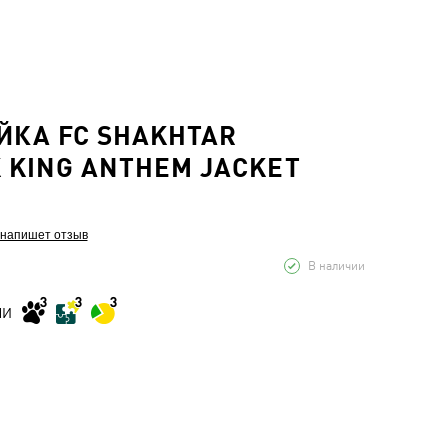
КА FC SHAKHTAR
 KING ANTHEM JACKET
 напишет отзыв
В наличии
МИ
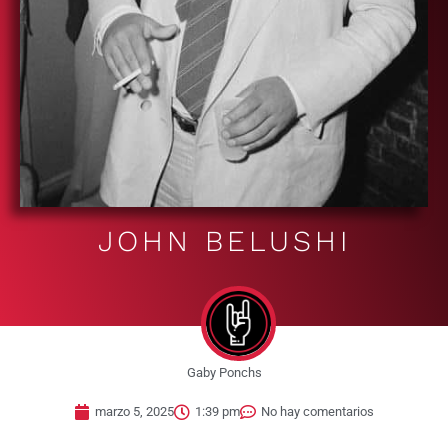
JOHN BELUSHI
Gaby Ponchs
marzo 5, 2025
1:39 pm
No hay comentarios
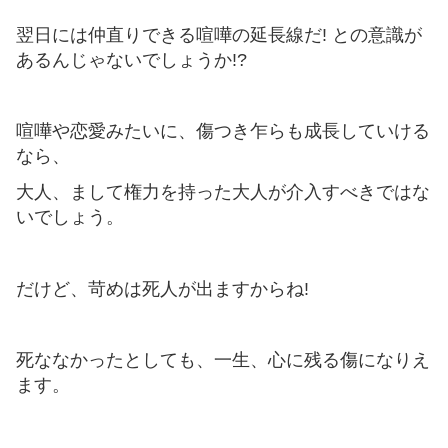
翌日には仲直りできる喧嘩の延長線だ! との意識が
あるんじゃないでしょうか!?
喧嘩や恋愛みたいに、傷つき乍らも成長していける
なら、
大人、まして権力を持った大人が介入すべきではな
いでしょう。
だけど、苛めは死人が出ますからね!
死ななかったとしても、一生、心に残る傷になりえ
ます。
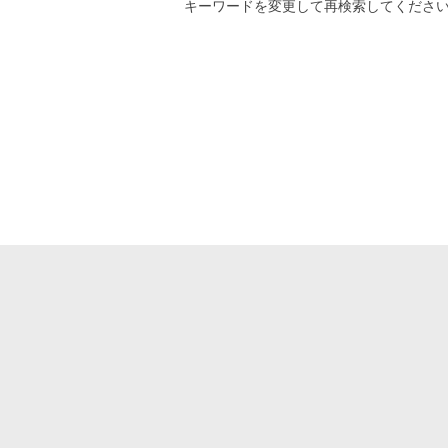
キーワード
を変更して再検索してくださ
━━━━━━━━
Requirement - Pictures aside, reproduce every record exactly as it stands.

Solution for this task -
КА FC SHAKHTAR
 KING ANTHEM JACKET
 напишет отзыв
В наличии
МИ
JOHN BELUSHI
Gaby Ponchs
marzo 5, 2025
1:39 pm
No hay comentarios
翌日には仲直りできる喧嘩の延長線だ! との意識が
あるんじゃないでしょうか!?
喧嘩や恋愛みたいに、傷つき乍らも成長していける
なら、
大人、まして権力を持った大人が介入すべきではな
いでしょう。
だけど、苛めは死人が出ますからね!
死ななかったとしても、一生、心に残る傷になりえ
ます。
キーワード
を変更して再検索してくださ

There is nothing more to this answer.